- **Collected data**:
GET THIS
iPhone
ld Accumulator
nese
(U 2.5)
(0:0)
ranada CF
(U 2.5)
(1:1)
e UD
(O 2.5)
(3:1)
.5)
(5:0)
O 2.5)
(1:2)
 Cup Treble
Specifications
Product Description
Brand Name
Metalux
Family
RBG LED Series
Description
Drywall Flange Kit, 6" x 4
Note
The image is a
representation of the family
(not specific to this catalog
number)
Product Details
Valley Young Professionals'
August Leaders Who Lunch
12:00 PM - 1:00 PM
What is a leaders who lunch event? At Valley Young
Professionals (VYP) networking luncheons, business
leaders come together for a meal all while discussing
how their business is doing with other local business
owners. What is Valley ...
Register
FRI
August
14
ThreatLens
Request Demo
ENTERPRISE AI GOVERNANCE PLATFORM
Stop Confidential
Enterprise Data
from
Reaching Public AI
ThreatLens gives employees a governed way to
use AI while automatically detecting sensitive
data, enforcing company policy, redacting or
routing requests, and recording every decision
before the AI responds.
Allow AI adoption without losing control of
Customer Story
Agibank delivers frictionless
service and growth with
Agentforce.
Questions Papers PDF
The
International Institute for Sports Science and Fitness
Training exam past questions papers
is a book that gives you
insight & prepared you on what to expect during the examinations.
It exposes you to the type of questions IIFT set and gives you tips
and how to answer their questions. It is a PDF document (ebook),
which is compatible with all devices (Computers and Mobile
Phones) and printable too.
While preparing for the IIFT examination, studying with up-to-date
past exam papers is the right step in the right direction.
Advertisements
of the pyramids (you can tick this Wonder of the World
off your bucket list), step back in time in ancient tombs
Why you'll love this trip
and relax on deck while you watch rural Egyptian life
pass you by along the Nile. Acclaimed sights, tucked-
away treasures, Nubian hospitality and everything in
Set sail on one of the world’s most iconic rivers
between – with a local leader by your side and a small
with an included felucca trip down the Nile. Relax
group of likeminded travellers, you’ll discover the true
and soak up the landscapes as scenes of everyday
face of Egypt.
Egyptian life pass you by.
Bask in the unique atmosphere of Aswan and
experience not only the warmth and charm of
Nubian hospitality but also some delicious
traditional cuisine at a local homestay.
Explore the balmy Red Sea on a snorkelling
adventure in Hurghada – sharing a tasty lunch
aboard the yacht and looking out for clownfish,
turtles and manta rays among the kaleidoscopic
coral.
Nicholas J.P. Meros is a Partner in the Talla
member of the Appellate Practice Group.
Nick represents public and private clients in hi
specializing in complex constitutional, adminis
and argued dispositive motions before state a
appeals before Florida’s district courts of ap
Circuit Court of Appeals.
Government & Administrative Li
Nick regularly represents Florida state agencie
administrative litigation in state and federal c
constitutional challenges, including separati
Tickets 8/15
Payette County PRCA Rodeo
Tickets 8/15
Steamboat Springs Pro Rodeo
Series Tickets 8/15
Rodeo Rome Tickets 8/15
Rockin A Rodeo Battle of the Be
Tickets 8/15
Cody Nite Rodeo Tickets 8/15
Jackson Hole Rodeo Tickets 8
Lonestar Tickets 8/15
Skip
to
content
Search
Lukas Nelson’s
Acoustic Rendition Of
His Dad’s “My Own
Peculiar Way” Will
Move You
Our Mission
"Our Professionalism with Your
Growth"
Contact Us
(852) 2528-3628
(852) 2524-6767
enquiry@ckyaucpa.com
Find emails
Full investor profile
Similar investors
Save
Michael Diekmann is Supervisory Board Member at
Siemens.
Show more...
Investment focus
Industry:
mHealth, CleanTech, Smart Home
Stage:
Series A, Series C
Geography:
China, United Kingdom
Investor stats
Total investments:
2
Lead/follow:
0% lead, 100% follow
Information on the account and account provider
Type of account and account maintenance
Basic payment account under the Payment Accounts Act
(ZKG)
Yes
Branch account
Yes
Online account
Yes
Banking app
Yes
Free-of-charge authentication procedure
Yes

- **Task objective**: Copy out the range of lines above starting at the line with "Jackson Hole Rodeo Tickets 8" and ending at the line with "enquiry@ckyaucpa.com", exactly and including both.

- **Written answer**:
Jackson Hole Rodeo Tickets 8
Lonestar Tickets 8/15
Skip
to
content
Search
Lukas Nelson’s
Acoustic Rendition Of
His Dad’s “My Own
Peculiar Way” Will
Move You
Our Mission
"Our Professionalism with Your
Growth"
Contact Us
(852) 2528-3628
(852) 2524-6767
enquiry@ckyaucpa.com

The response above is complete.